Soft Reasoning Paths for Knowledge Graph Completion
Yanning Hou, Sihang Zhou, Ke Liang, Lingyuan Meng, Xiaoshu Chen, Ke Xu, Siwei Wang, Xinwang Liu, Jian Huang

TL;DR
This paper introduces soft reasoning paths with learnable embeddings to improve knowledge graph completion, especially in scenarios with missing paths, achieving superior accuracy over state-of-the-art methods.
Contribution
It proposes a novel soft path model with hierarchical ranking to enhance stability and performance in knowledge graph completion tasks.
Findings
Outperforms state-of-the-art algorithms significantly
Improves robustness against missing path scenarios
Enhances efficiency and accuracy through hierarchical ranking
Abstract
Reasoning paths are reliable information in knowledge graph completion (KGC) in which algorithms can find strong clues of the actual relation between entities. However, in real-world applications, it is difficult to guarantee that computationally affordable paths exist toward all candidate entities. According to our observation, the prediction accuracy drops significantly when paths are absent. To make the proposed algorithm more stable against the missing path circumstances, we introduce soft reasoning paths.
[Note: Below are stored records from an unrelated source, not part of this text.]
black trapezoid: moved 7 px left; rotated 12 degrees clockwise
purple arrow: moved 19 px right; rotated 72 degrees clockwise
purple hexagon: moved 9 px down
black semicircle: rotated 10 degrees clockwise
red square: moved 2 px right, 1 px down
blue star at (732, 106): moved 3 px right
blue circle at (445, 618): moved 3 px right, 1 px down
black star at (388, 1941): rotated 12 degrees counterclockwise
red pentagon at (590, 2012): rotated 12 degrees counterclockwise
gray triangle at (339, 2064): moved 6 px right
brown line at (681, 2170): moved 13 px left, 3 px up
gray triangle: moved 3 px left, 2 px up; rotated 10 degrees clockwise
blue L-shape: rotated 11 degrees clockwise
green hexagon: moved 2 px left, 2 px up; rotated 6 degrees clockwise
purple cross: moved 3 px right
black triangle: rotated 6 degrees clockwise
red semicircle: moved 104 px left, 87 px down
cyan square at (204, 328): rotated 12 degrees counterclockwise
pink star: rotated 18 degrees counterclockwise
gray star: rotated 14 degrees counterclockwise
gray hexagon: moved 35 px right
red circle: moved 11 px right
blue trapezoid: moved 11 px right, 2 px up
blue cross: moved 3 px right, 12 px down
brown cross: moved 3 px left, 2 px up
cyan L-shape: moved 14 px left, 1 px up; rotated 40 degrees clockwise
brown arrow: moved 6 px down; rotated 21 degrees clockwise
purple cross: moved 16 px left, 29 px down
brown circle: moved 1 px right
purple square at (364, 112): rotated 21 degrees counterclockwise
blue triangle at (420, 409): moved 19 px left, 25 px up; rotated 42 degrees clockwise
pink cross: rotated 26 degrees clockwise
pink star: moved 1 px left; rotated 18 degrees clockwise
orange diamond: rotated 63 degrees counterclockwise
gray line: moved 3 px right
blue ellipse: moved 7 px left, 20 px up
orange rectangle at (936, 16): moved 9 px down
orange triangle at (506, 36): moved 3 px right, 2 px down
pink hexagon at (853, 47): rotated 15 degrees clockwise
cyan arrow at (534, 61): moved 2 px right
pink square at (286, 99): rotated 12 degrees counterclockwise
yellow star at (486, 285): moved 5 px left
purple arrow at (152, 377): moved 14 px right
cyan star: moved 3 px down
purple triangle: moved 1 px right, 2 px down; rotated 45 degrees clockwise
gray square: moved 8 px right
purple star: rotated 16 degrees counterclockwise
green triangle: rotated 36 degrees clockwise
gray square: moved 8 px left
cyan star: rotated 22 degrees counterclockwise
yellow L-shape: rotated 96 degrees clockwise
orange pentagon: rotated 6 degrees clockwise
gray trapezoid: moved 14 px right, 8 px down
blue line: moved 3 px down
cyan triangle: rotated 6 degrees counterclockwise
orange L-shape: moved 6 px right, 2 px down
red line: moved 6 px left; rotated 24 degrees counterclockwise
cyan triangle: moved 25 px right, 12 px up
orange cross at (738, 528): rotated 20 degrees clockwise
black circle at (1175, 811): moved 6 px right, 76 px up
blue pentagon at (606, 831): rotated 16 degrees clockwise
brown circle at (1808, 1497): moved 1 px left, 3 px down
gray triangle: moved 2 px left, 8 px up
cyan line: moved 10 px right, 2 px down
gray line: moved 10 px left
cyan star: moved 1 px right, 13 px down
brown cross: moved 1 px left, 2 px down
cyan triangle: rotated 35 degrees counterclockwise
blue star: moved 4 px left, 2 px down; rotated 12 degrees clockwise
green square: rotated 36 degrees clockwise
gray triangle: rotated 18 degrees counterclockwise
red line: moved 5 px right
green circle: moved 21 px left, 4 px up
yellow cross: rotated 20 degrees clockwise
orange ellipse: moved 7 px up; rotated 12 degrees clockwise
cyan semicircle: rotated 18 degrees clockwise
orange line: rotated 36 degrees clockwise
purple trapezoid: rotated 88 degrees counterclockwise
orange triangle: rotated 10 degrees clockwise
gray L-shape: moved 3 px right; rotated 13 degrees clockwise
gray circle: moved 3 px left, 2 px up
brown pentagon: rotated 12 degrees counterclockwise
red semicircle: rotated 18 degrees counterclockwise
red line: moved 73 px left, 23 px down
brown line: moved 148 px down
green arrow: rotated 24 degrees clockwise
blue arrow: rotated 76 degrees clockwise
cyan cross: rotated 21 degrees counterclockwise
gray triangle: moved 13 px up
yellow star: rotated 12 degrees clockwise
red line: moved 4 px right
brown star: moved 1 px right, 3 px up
Concretely, a specific learnable latent path embedding is concatenated to each relation to help better model the characteristics of the corresponding paths. The combination of the relation and the corresponding learnable embedding is termed a soft path in our paper. By aligning the soft paths with the reasoning paths, a learnable embedding is guided to learn a generalized path…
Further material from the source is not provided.